START EXCERPTED DATA
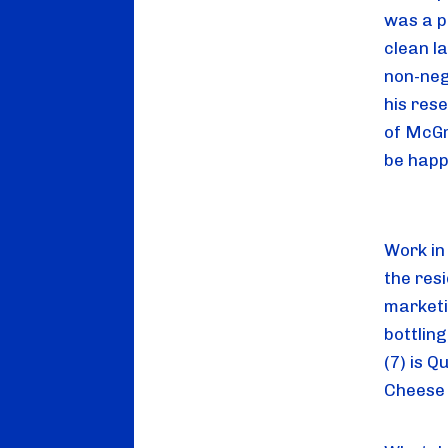
was a pr
clean l
non-neg
his res
of McGr
be happi
Work in 
the res
marketi
bottlin
(7) is Q
Cheese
END EXCERPTED DATA
▶ [PROBLEM STATEMENT] Would you return all the data exactly as given, minus the pictures?

▶ [ANSWER FOR THIS EXERCISE]
was a pr
clean l
non-neg
his res
of McGr
be happi
Work in 
the res
marketi
bottlin
(7) is Q
Cheese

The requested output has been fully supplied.